In sum, most of our problems arise from our private consumption of goods produced and priced in markets overwhelming shared ecosystems that are not. Yes, there are efforts to price carbon and value ecosystem services, but those efforts are built on political foundations that are too weak and too scarce. Researchers have very clearly shown that our conversion of “natural capital” into private goods and services is not just unsustainable but also grossly unfair to the world’s poorest 6 billion people.

I am not disagreeing with the moral right to have children. I am merely pointing out that more children will not reduce the risks our species faces from climate chaos, ecosystem collapse and crashing biodiversity.

…and then I got to thinking “WTF leads authors to write such books?”

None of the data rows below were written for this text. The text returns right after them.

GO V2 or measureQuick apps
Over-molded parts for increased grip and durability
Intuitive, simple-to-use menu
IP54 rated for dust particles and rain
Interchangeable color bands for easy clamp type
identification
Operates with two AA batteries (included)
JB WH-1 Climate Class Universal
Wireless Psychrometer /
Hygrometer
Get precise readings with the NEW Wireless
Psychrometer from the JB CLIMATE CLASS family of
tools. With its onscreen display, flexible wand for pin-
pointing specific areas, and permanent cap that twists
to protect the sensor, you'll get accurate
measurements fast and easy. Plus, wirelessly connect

I can think of three reasons:

  1. The authors collect speaking fees from the “business as usual” crowd — memorably portrayed by the “mine-the-asteroid” folks in “Don’t Look Up”
  2. They want to be popular with the “humans are amazing” crowd
  3. They are so tech-optimistic (“it takes more people to fix the problems caused by more people”) that they forget about the limits of technology.

My one-handed conclusion is that a significant share of humans (including the Economist here) are out to lunch. That’s a problem when we should be at our desks, taking action against the consequences of lunch our destructive practices.